The search for the 30-second spot of the Internet has mostly proved fruitless, but it might just have found its equivalent of the full-page magazine ad.
Hearst is set to roll out the IAB Portrait, the huge ad unit — it covers a third of the page — developed by AOL. The ad will run on the Websites of Hearst titles like Cosmopolitan, Esquire, Redbook and others. The hope is the ad will draw the kind of big brand advertisers — along with big brand ad rates — that the Web has sorely lacked.
It’s also a big endorsement of the Portrait, which was developed by AOL as Project Devil. Hearst is the first non-AOL publisher to adopt the unit. AOL has made all its pages Devil-ready, although the ad is a tiny fraction of its inventory, executives admit.
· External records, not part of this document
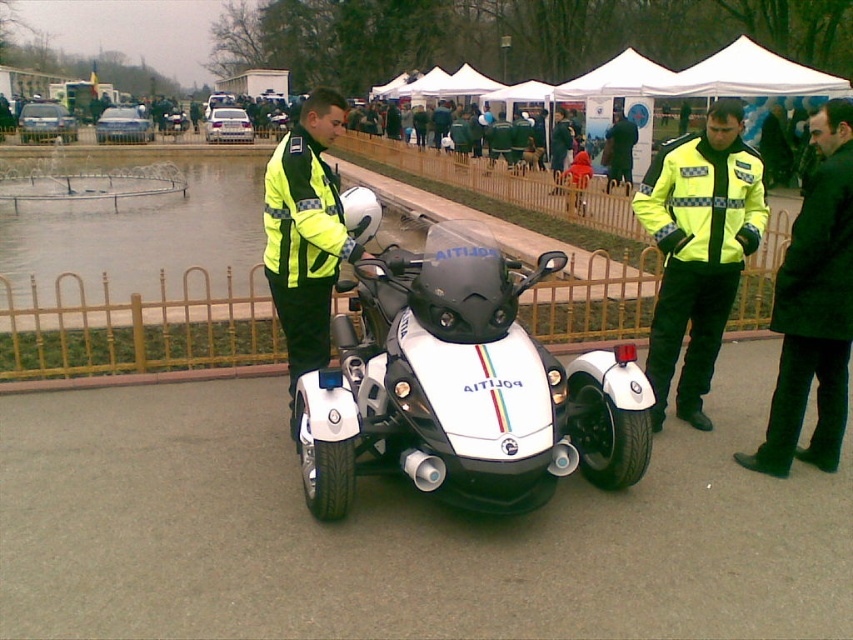 You are a delivery person who needs to park your 1.2 meter wide electric scooter in this area. There is a white glossy trike at center and a black leather jacket at right. Can you fit your scooter between them without touching either?

The white glossy trike at center might be wider than black leather jacket at right, so there might not be enough space to fit your 1.2 meter wide electric scooter between them without touching either.

You are a pedestrian who wants to cross the street safely. You notice two officers in the scene, one wearing a yellow reflective jacket at center and another in a black leather jacket at right. Which officer should you look towards first to check if it is safe to cross?

The yellow reflective jacket at center is much taller than the black leather jacket at right, so it would be more visible from a distance. Therefore, you should look towards the yellow reflective jacket at center first to check if it is safe to cross. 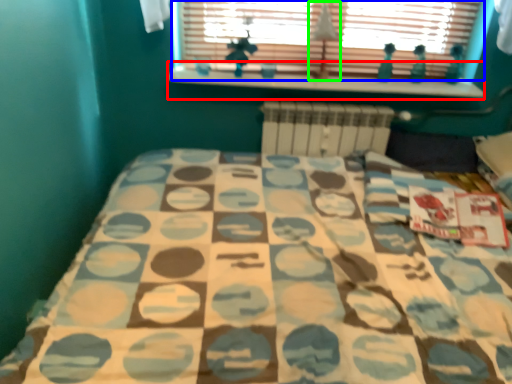 Question: Which object is the farthest from window sill (highlighted by a red box)? Choose among these: window (highlighted by a blue box) or lamp (highlighted by a green box).

Choices:
 (A) window
 (B) lamp

Answer: (B) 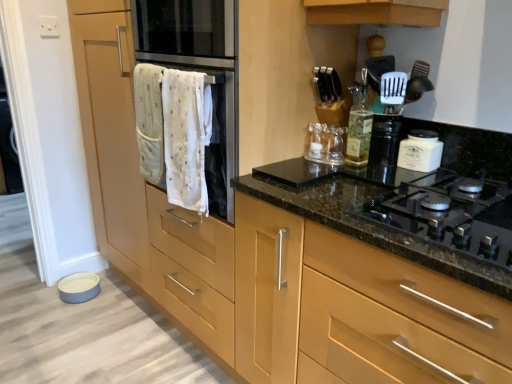 Describe the element at coordinates (355, 309) in the screenshot. I see `matte wood cabinet at center` at that location.

The height and width of the screenshot is (384, 512). Describe the element at coordinates (186, 138) in the screenshot. I see `white cotton bath towel at center, which appears as the 2th bath towel when viewed from the left` at that location.

What is the approximate height of white plastic spatula at upper right?

white plastic spatula at upper right is 7.53 inches in height.

At what (x,y) coordinates should I click in order to perform the action: click on black glass gas stove at center right. Please return your answer as a coordinate pair (x, y). The image size is (512, 384). Looking at the image, I should click on (444, 215).

Locate an element on the screen. oven on the left of translucent glass bottle at upper center is located at coordinates (199, 71).

Considering the positions of point (352, 135) and point (228, 103), is point (352, 135) closer or farther from the camera than point (228, 103)?

Clearly, point (352, 135) is more distant from the camera than point (228, 103).

Consider the image. Which of these two, translucent glass bottle at upper center or white cloth oven at center, is thinner?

Still, AOL is getting extremely high CPMs for the placements, as much as $60.
That will come down as more publishers adopt the format, but not by much, said Greg Rogers, CEO of Pictela, the AOL business unit that developed the unit.
“We’re seeing that price doesn’t seem to be a huge limiting factor,” he said. “The whole pricing discussion disappears.”
The units hold out hope that big brand publishers will be able to find a way out of the commoditization trap that has snared most Web display advertising. In an age of near limitless inventory and audience-targeting systems, online ad space is a buyer’s market like never before. The Portrait unit promises to combine the rich imagery of a magazine ad with the functionality like maps and video that sets the Web apart.
“We’ve been very interested in getting other publishers to adopt this format because we realize to really change the paradigm around brand advertising, it can’t just be AOL,” Rogers said.
With $60 CPMs and big brands like P&G, Macy’s and the auto manufacturers running campaigns, what’s holding publishers back? Mostly the tech. Implementing such a large unit requires redoing sites to accomodate it. That brings up the issue of what’s served in that space when there isn’t an ad to fill it. AOL is counseling publishers to get around it by hard-coding the ad into their sites and selling it initially as a sponsorship. The long-term solution is a dynamic adjustment of the page in cases when there aren’t Portrait ads.
AOL has other publishers readying adoption of the Portrait, according to Rogers, who called the Portrait’s reception “one of the most impressive things I’ve seen in 10 years in the industry.” Whether that momentum continues remains to be seen as the Internet ad industry has a long history of getting hung up on standardization and business process snags when it comes to new ad approaches. The status quo has more often than not won out.
“One of the limiting factors is if it’s only AOL that hosts this format brand advertisers won’t be able to serve this across the Web,” said Rogers. “The more publishers get on board, the greater the potential.”